Wasser | Klimawandel

„Wasser ist für mich ein Spiegel“

Dürren, Waldbrände, Überflutungen: Unkontrolliert steuert die Menschheit auf Klimakrisen zu. Mit seiner Fotoserie zum Thema Wasser hält Mustafah Abdulaziz uns den Spiegel vor. Ein Gespräch
Drei Menschen stehen auf einer Wasserfläche.

Menschen am Strand von Mount Martha, Australien. Für eine fotografische Serie über das Wasser besuchte der Fotograf Mustafah Abdulaziz Orte, an denen unser nachlässiges Verhältnis zu dieser lebenswichtigen Ressource offensichtlich wird. 

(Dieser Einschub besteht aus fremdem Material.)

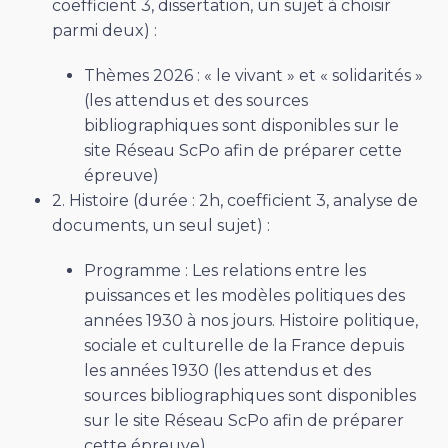
coefficient 3, dissertation, un sujet à choisir
parmi deux) :
Thèmes 2026 : « le vivant » et « solidarités »
(les attendus et des sources
bibliographiques sont disponibles sur le
site Réseau ScPo afin de préparer cette
épreuve)
2. Histoire (durée : 2h, coefficient 3, analyse de
documents, un seul sujet) :
Programme : Les relations entre les
puissances et les modèles politiques des
années 1930 à nos jours. Histoire politique,
sociale et culturelle de la France depuis
les années 1930 (les attendus et des
sources bibliographiques sont disponibles
sur le site Réseau ScPo afin de préparer
cette épreuve)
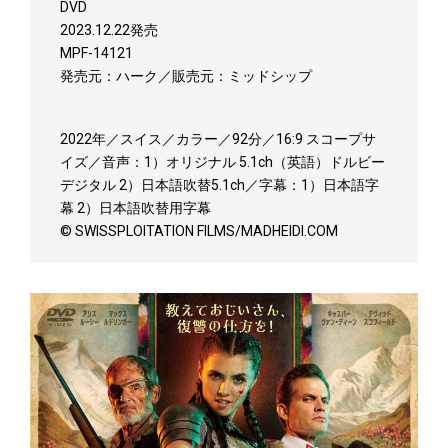
DVD
2023.12.22発売
MPF-14121
発売元：ハーク／販売元：ミッドシップ
2022年／スイス／カラー／92分／16:9 スコープサ
イズ／音声：1）オリジナル 5.1ch（英語）ドルビー
デジタル 2）日本語吹替5.1ch／字幕：1）日本語字
幕 2）日本語吹替用字幕
© SWISSPLOITATION FILMS/MADHEIDI.COM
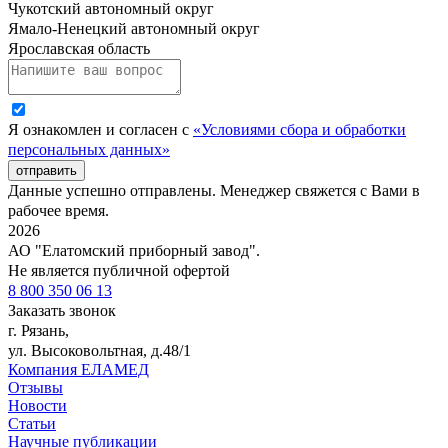
Чукотский автономный округ
Ямало-Ненецкий автономный округ
Ярославская область
Я ознакомлен и согласен с
«Условиями сбора и обработки
персональных данных»
отправить
Данные успешно отправлены. Менеджер свяжется с Вами в
рабочее время.
2026
АО "Елатомский приборный завод".
Не является публичной офертой
8 800 350 06 13
Заказать звонок
г. Рязань,
ул. Высоковольтная, д.48/1
Компания ЕЛАМЕД
Отзывы
Новости
Статьи
Научные публикации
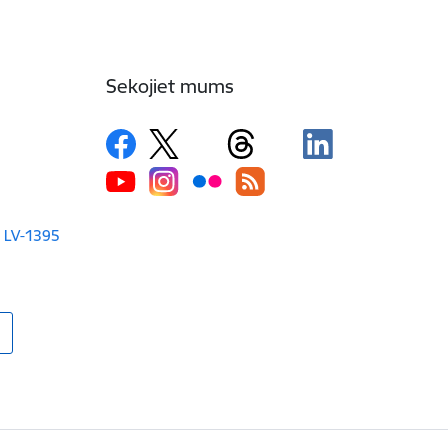
Sekojiet mums
a LV-1395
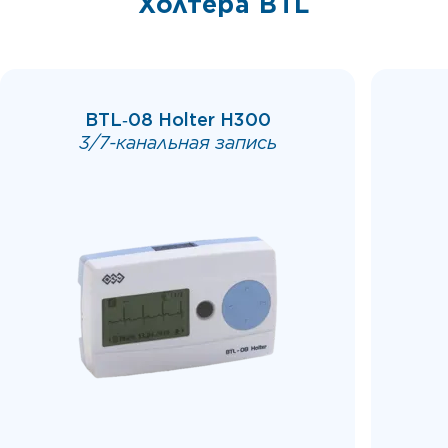
Холтера BTL
BTL‑08 Holter H300
3/7-канальная запись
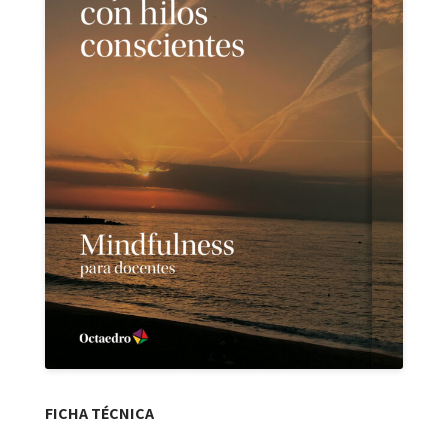
FICHA TÉCNICA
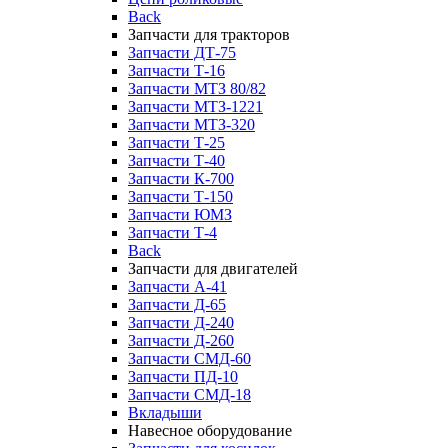
Back
Запчасти для тракторов
Запчасти ДТ-75
Запчасти Т-16
Запчасти МТЗ 80/82
Запчасти МТЗ-1221
Запчасти МТЗ-320
Запчасти Т-25
Запчасти Т-40
Запчасти К-700
Запчасти Т-150
Запчасти ЮМЗ
Запчасти Т-4
Back
Запчасти для двигателей
Запчасти А-41
Запчасти Д-65
Запчасти Д-240
Запчасти Д-260
Запчасти СМД-60
Запчасти ПД-10
Запчасти СМД-18
Вкладыши
Навесное оборудование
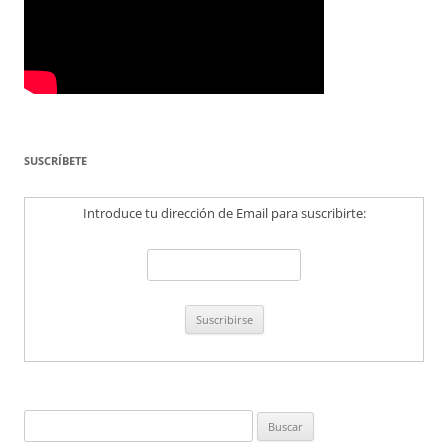
SUSCRÍBETE
Introduce tu dirección de Email para suscribirte:
Buscar:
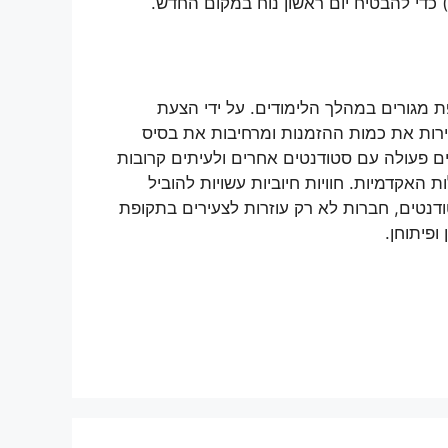
) כדי להבטיח יום ראשון נוח במקום החדש.
ת מגורים במהלך הלימודים. על ידי הצעת
בירות את כמות ההזמנות ומרחיבות את בסיס
ם פעולה עם סטודנטים אחרים ולעיתים קרובות
אקדמיות. חוויות חיוביות עשויות להוביל
טודנטים, חברות לא רק עוזרות לצעירים בתקופת
פיתוחן.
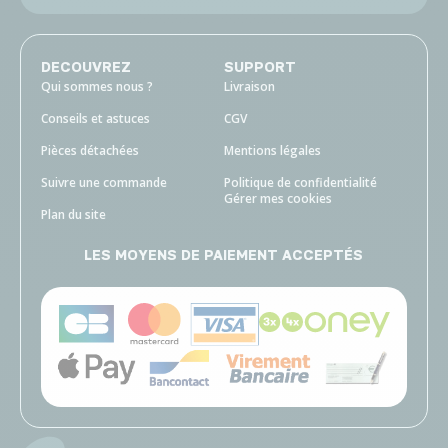
DECOUVREZ
SUPPORT
Qui sommes nous ?
Livraison
Conseils et astuces
CGV
Pièces détachées
Mentions légales
Suivre une commande
Politique de confidentialité
Gérer mes cookies
Plan du site
LES MOYENS DE PAIEMENT ACCEPTÉS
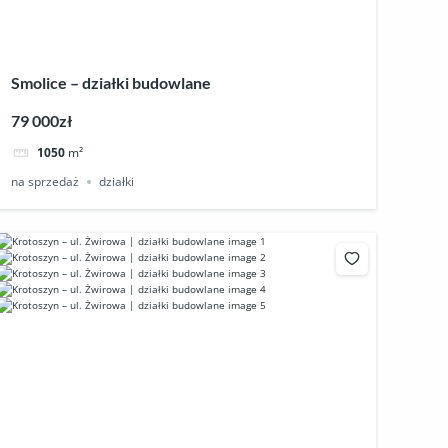
Smolice – działki budowlane
79 000zł
1050
m²
na sprzedaż
działki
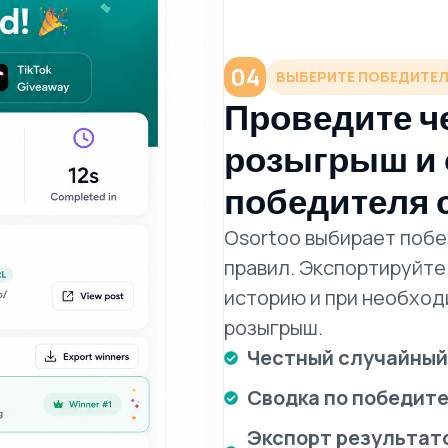
04
ВЫБЕРИТЕ ПОБЕДИТЕ
Проведите ч
розыгрыш и
победителя 
Osortoo выбирает побе
правил. Экспортируйте
историю и при необход
розыгрыш.
Честный случайный
Сводка по победите
Экспорт результато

Ein etwa zwei Meter breites, rundes Feuer brennt, daneben steht ein Mann. Im Hintergrund sieht man den Ganges und eine Brücke, die ihn überspannt.

Ein Scheiterhaufen am Ufer des Ganges in Allahabad, Indien, 2013

Herr Abdulaziz, warum haben Sie für Ihre Serie das Thema Wasser gewählt?
Wasser ist für mich ein Spiegel. Es macht sichtbar, wie unselig und scheinheilig der Mensch im 21. Jahrhundert mit der Natur umgeht. Ich habe eine enge Beziehung zum Wasser. Und wenn ich etwas sehe, das mir wichtig vorkommt, will ich es mit meinen Mitteln ins kollektive kulturelle Bewusstsein bringen. Dabei habe ich nicht nur das Hier und Jetzt, sondern auch die Zukunft vor Augen.

Denn eines Tages werden wir zurückblicken und uns fragen: „Warum waren wir so dumm und wollten nicht wahrhaben, dass wir auf eine Katastrophe zusteuern?“ Die Menschheit taumelt blindlings durch das Anthropozän, berauscht von sich selbst und ihren Fähigkeiten. Dabei ist sie unfähig, ihre ökologischen und sozialen Probleme zu lösen und entpuppt sich zunehmend als pathologisch denkfaul.

Ein Schwarzer Mann kniet mit geschlossenen Augen, ihm wird Wasser über den Kopf gegossen als Zeichen der Taufe. Im Hintergrund stehen Männer mit weißem Turban.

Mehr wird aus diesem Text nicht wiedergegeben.